By default, the tools does not output overlapping sequences. You may use the -v
option to enable their output.
bin/qgrs -i samples/nras.txt -t 3 -s 50 -v
1 14 18 23 29 3 62 GGGAGGGGCGGGTCTGGG
1.1 14 19 23 29 3 62 GGGAGGGGCGGGTCTGGG
2 81 97 119 123 3 52 GGGACTCAGGCGCCTGGGGCGCCGACTGATTACGTAGCGGGCGGG
2.1 81 96 119 123 3 51 GGGACTCAGGCGCCTGGGGCGCCGACTGATTACGTAGCGGGCGGG
3 6690 6695 6700 6704 3 63 GGGGGGGGTTGGGGGGG
3.1 6690 6694 6700 6703 3 62 GGGGGGGGTTGGGGGG
3.2 6690 6694 6700 6704 3 62 GGGGGGGGTTGGGGGGG
3.3 6690 6694 6701 6704 3 61 GGGGGGGGTTGGGGGGG
3.4 6690 6695 6700 6703 3 62 GGGGGGGGTTGGGGGG
3.5 6690 6695 6701 6704 3 62 GGGGGGGGTTGGGGGGG
3.6 6691 6695 6700 6703 3 62 GGGGGGGTTGGGGGG
3.7 6691 6695 6700 6704 3 63 GGGGGGGTTGGGGGGG
3.8 6691 6695 6701 6704 3 62 GGGGGGGTTGGGGGGG
Note the ID numbers - for example, QGRS #3 has 8 overlapping sequence variants - 3.1-3.8, each of which have lower g-scores. Filters (tetrads, g-scores) are applied to overlaps as well.
To make it easier to read output, it's often nice to see which G characters are actually involved in the QGRS. You can use the -s
flag to substitute tetrad G's with another character.

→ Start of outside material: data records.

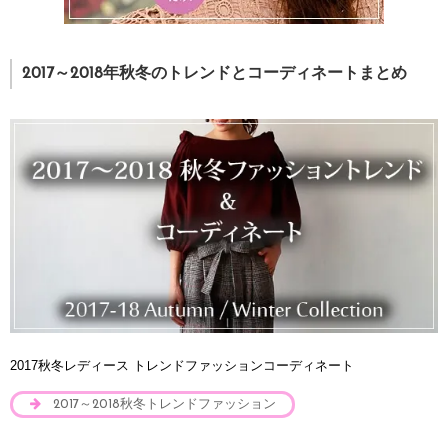
2017～2018年秋冬のトレンドとコーディネートまとめ
2017秋冬レディース トレンドファッションコーディネート
2017～2018秋冬トレンドファッション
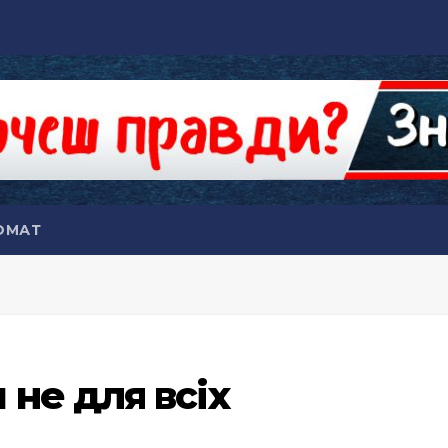
ОМАТ
не для всіх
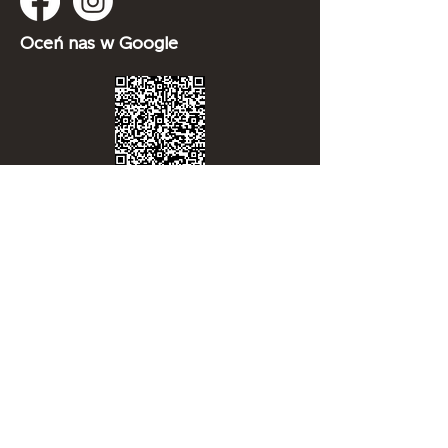
Oceń nas w Google
Firma
Studio projektowo-realizacyjne
"Modus"
ul. Lwowska 38b
53-516 Wrocław
NIP:
8980018041
REGON:
930137160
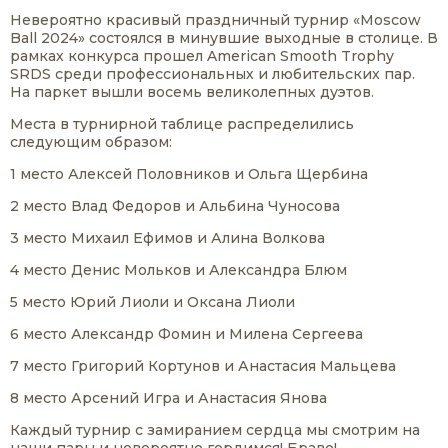
Невероятно красивый праздничный турнир «Moscow
Ball 2024» состоялся в минувшие выходные в столице. В
рамках конкурса прошел American Smooth Trophy
SRDS среди профессиональных и любительских пар.
На паркет вышли восемь великолепных дуэтов.
Места в турнирной таблице распределились
следующим образом:
1 место Алексей Половников и Ольга Щербина
2 место Влад Федоров и Альбина Чуносова
3 место Михаил Ефимов и Алина Волкова
4 место Денис Мольков и Александра Блюм
5 место Юрий Лиоли и Оксана Лиоли
6 место Александр Фомин и Милена Сергеева
7 место Григорий Кортунов и Анастасия Мальцева
8 место Арсений Игра и Анастасия Янова
Каждый турнир с замиранием сердца мы смотрим на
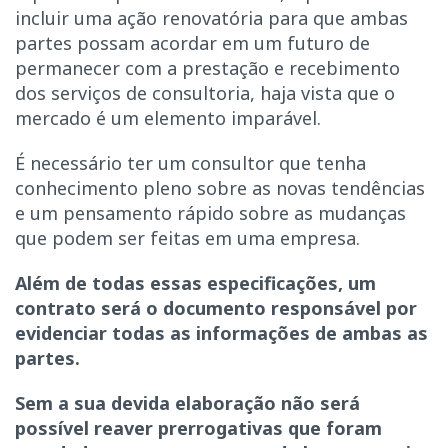
incluir uma ação renovatória para que ambas
partes possam acordar em um futuro de
permanecer com a prestação e recebimento
dos serviços de consultoria, haja vista que o
mercado é um elemento imparável.
É necessário ter um consultor que tenha
conhecimento pleno sobre as novas tendências
e um pensamento rápido sobre as mudanças
que podem ser feitas em uma empresa.
Além de todas essas especificações, um
contrato será o documento responsável por
evidenciar todas as informações de ambas as
partes.
Sem a sua devida elaboração não será
possível reaver prerrogativas que foram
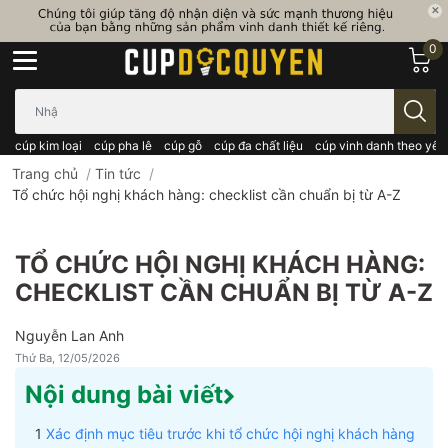
0
Bạn cần tìm gì..; Nhập tên sản phẩm..
cúp kim loại
cúp pha lê
cúp gỗ
cúp đa chất liệu
cúp vinh danh theo yêu
Trang chủ
/
Tin tức
/
Tổ chức hội nghị khách hàng: checklist cần chuẩn bị từ A-Z
TỔ CHỨC HỘI NGHỊ KHÁCH HÀNG:
CHECKLIST CẦN CHUẨN BỊ TỪ A-Z
Nguyễn Lan Anh
Thứ Ba, 12/05/2026
Nội dung bài viết
Xác định mục tiêu trước khi tổ chức hội nghị khách hàng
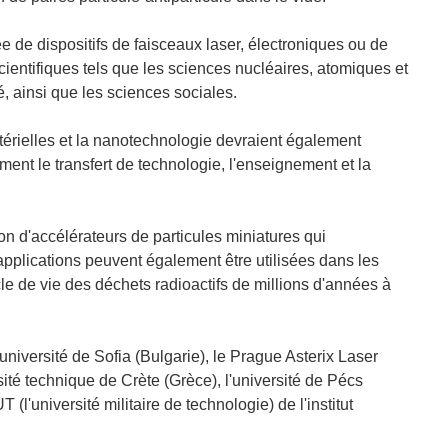
e de dispositifs de faisceaux laser, électroniques ou de
entifiques tels que les sciences nucléaires, atomiques et
é, ainsi que les sciences sociales.
térielles et la nanotechnologie devraient également
ment le transfert de technologie, l'enseignement et la
on d'accélérateurs de particules miniatures qui
pplications peuvent également être utilisées dans les
le de vie des déchets radioactifs de millions d'années à
iversité de Sofia (Bulgarie), le Prague Asterix Laser
té technique de Crète (Grèce), l'université de Pécs
 (l'université militaire de technologie) de l'institut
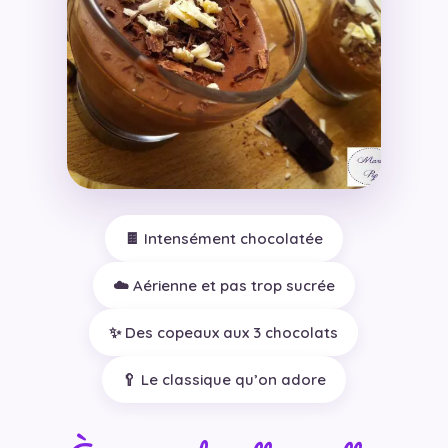
🍫 Intensément chocolatée
☁️ Aérienne et pas trop sucrée
✨ Des copeaux aux 3 chocolats
🥄 Le classique qu’on adore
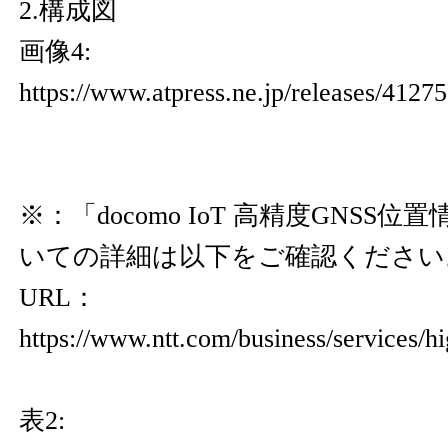
2.構成図
画像4:
https://www.atpress.ne.jp/releases/412
※：「docomo IoT 高精度GNSS
いての詳細は以下をご確認ください
URL：
https://www.ntt.com/business/services/h
表2:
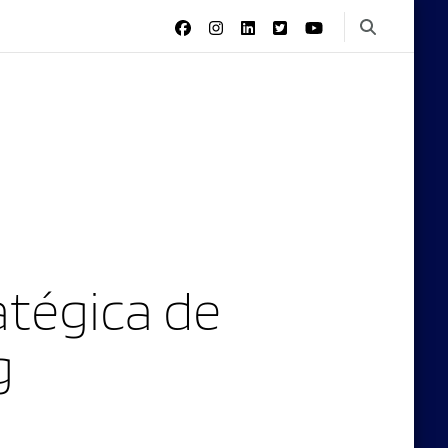
tégica de
g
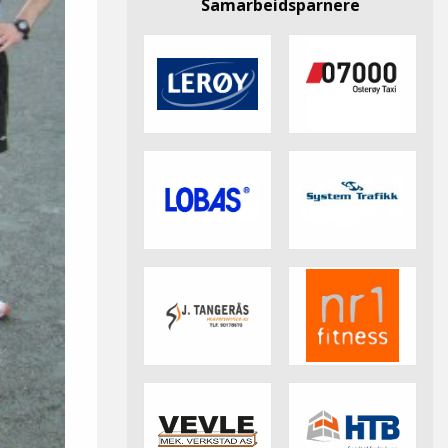
Samarbeidsparnere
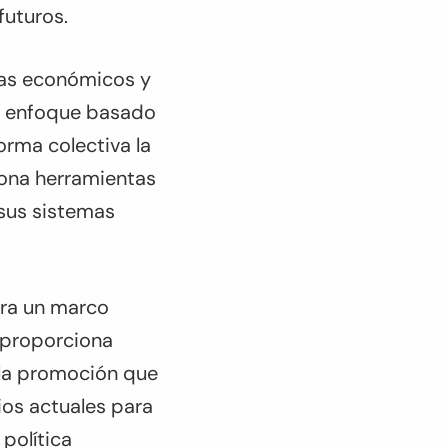
 futuros.
mas económicos y
un enfoque basado
rma colectiva la
iona herramientas
 sus sistemas
ara un marco
: proporciona
 la promoción que
ios actuales para
política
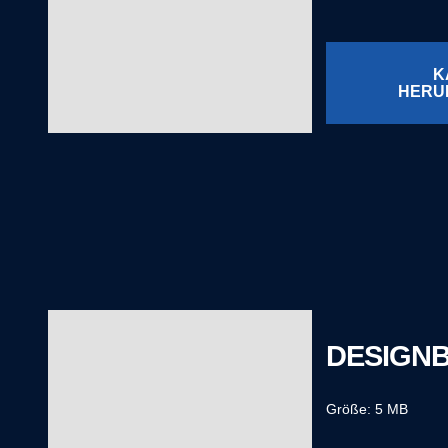
K
HERU
DESIGN
Größe: 5 MB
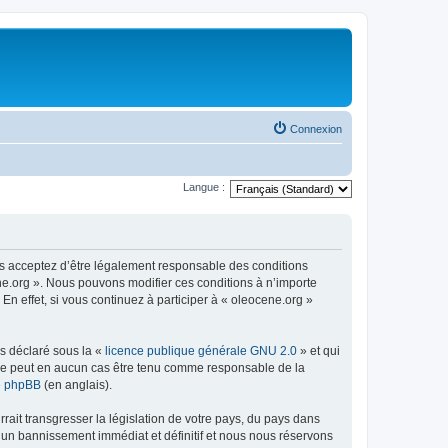
Connexion
Langue :
us acceptez d’être légalement responsable des conditions
ene.org ». Nous pouvons modifier ces conditions à n’importe
n effet, si vous continuez à participer à « oleocene.org »
ns déclaré sous la «
licence publique générale GNU 2.0
» et qui
ed ne peut en aucun cas être tenu comme responsable de la
de phpBB
(en anglais).
ait transgresser la législation de votre pays, du pays dans
à un bannissement immédiat et définitif et nous nous réservons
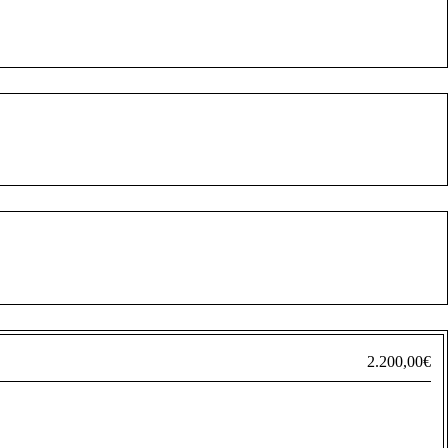
2.200,00
€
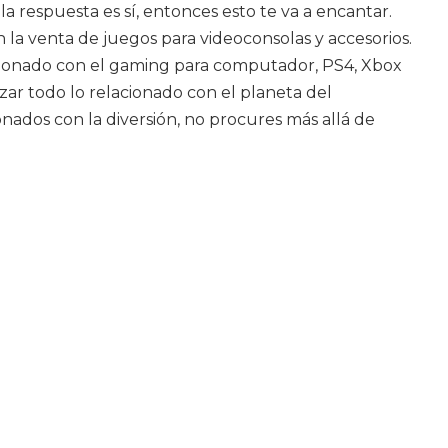
a respuesta es sí, entonces esto te va a encantar.
la venta de juegos para videoconsolas y accesorios.
lacionado con el gaming para computador, PS4, Xbox
zar todo lo relacionado con el planeta del
ados con la diversión, no procures más allá de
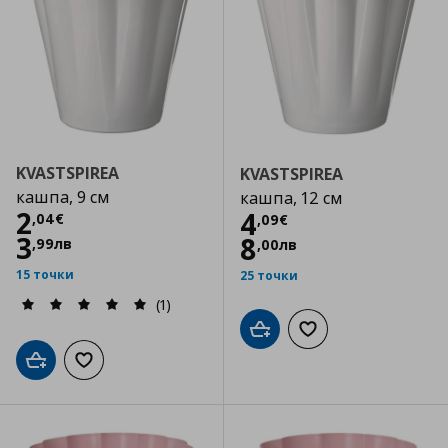
KVASTSPIREA
KVASTSPIREA
кашпа, 9 см
кашпа, 12 см
Цена
2,04 €
2
Цена
4,09 €
4
,
04
€
,
09
€
3
8
,
99
лв
,
00
лв
15 точки
25 точки
(1)
Добави в кошницата
Добави към списъка
Добави в кошницата
Добави към списъка с любими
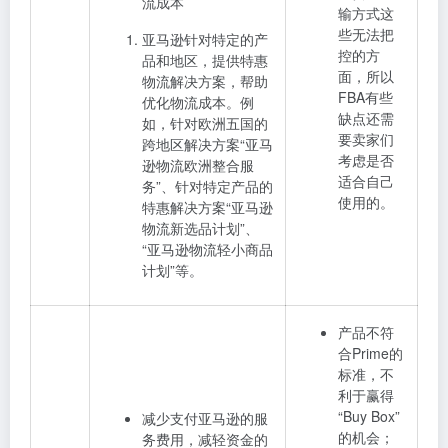
流成本
输方式这
些无法把
亚马逊针对特定的产
控的方
品和地区，提供特惠
面，所以
物流解决方案，帮助
FBA
有些
优化物流成本。例
缺点还需
如，针对欧洲五国的
要卖家们
跨地区解决方案“亚马
考虑是否
逊物流欧洲整合服
适合自己
务”、针对特定产品的
使用的。
特惠解决方案“亚马逊
物流新选品计划”、
“亚马逊物流轻小商品
计划”等。
产品不符
合Prime的
标准，不
利于赢得
“Buy Box”
减少支付亚马逊的服
的机会；
务费用，减轻资金的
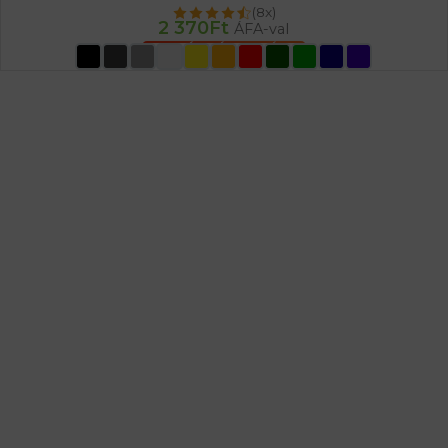
(8x)
2 370
Ft
ÁFA-val
OPCIÓK VÁLASZTÁSA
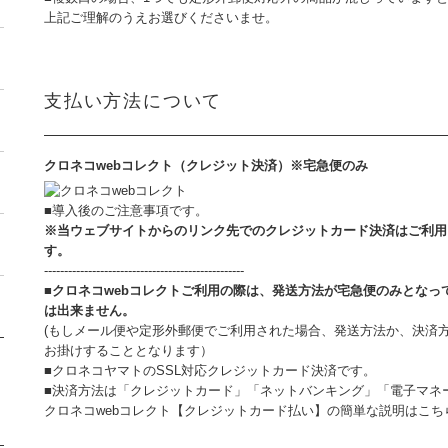
上記ご理解のうえお選びくださいませ。
支払い方法について
クロネコwebコレクト（クレジット決済）※宅急便のみ
■導入後のご注意事項です。
※当ウェブサイトからのリンク先でのクレジットカード決済はご利用
す。
--------------------------------------------------
■クロネコwebコレクトご利用の際は、発送方法が宅急便のみとな
は出来ません。
(もしメール便や定形外郵便でご利用された場合、発送方法か、決済
お掛けすることとなります）
■クロネコヤマトのSSL対応クレジットカード決済です。
■決済方法は「クレジットカード」「ネットバンキング」「電子マネ
クロネコwebコレクト【クレジットカード払い】の簡単な説明はこち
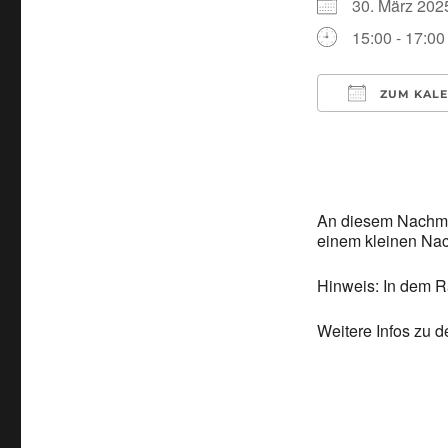
30. März 2
15:00 - 17:00
ZUM KALE
ICS herunter
An diesem Nachmitt
einem kleinen Nac
Hinweis: In dem R
Weitere Infos zu d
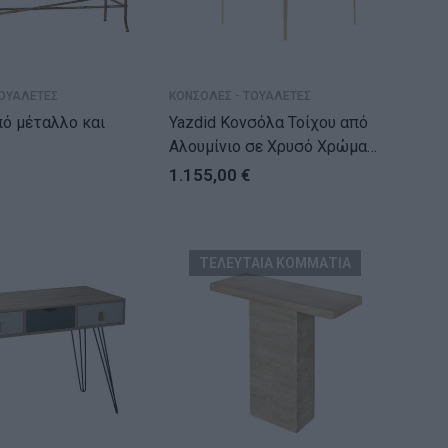
ΤΟΥΑΛΕΤΕΣ
ΚΟΝΣΟΛΕΣ - ΤΟΥΑΛΕΤΕΣ
ό μέταλλο και
Yazdid Κονσόλα Τοίχου από
Αλουμίνιο σε Χρυσό Χρώμα
(91x150x51)cm
1.155,00
€
ΤΕΛΕΥΤΑΙΑ ΚΟΜΜΑΤΙΑ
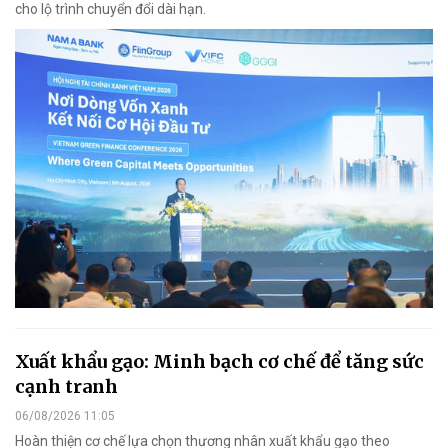
cho lộ trình chuyển đổi dài hạn.
Xuất khẩu gạo: Minh bạch cơ chế để tăng sức
cạnh tranh
06/08/2026 11:05
Hoàn thiện cơ chế lựa chọn thương nhân xuất khẩu gạo theo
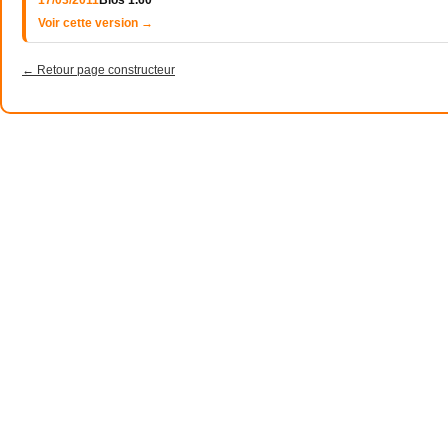
17/03/2011
Bios 1.60
Voir cette version →
← Retour page constructeur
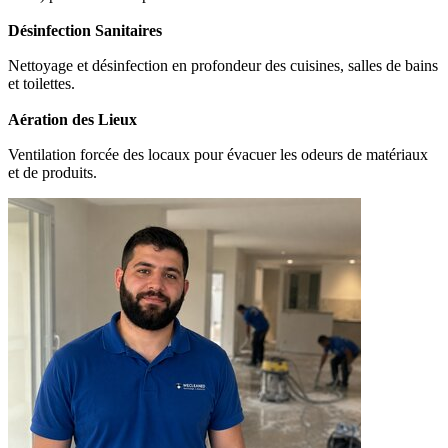
Désinfection Sanitaires
Nettoyage et désinfection en profondeur des cuisines, salles de bains
et toilettes.
Aération des Lieux
Ventilation forcée des locaux pour évacuer les odeurs de matériaux
et de produits.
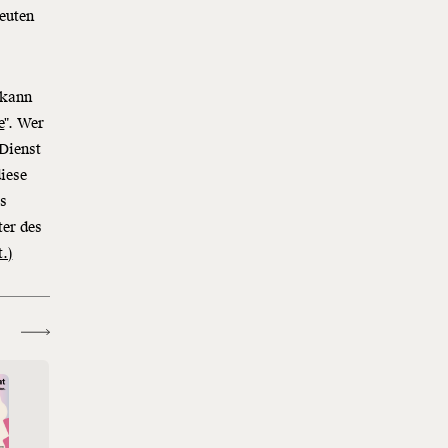
Leuten
 kann
e
". Wer
 Dienst
iese
as
ter des
.)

bin/qgrs -i samples/nras.txt -t 3 -s 50 -v -g @
1 14 18 23 29 3 62 @@@A@@@GC@@@TCT@@@
1.1 14 19 23 29 3 62 @@@AG@@@C@@@TCT@@@
2 81 97 119 123 3 52 @@@ACTCAGGCGCCTG@@@CGCCGACTGATTACGTAGC@@@C@@@
2.1 81 96 119 123 3 51 @@@ACTCAGGCGCCT@@@GCGCCGACTGATTACGTAGC@@@C@@@
3 6690 6695 6700 6704 3 63 @@@GG@@@TT@@@G@@@
3.1 6690 6694 6700 6703 3 62 @@@G@@@GTT@@@@@@
3.2 6690 6694 6700 6704 3 62 @@@G@@@GTT@@@G@@@
3.3 6690 6694 6701 6704 3 61 @@@G@@@GTTG@@@@@@
3.4 6690 6695 6700 6703 3 62 @@@GG@@@TT@@@@@@
3.5 6690 6695 6701 6704 3 62 @@@GG@@@TTG@@@@@@
3.6 6691 6695 6700 6703 3 62 @@@G@@@TT@@@@@@
3.7 6691 6695 6700 6704 3 63 @@@G@@@TT@@@G@@@
3.8 6691 6695 6701 6704 3 62 @@@G@@@TTG@@@@@@
Only a single character should be used as the substitute.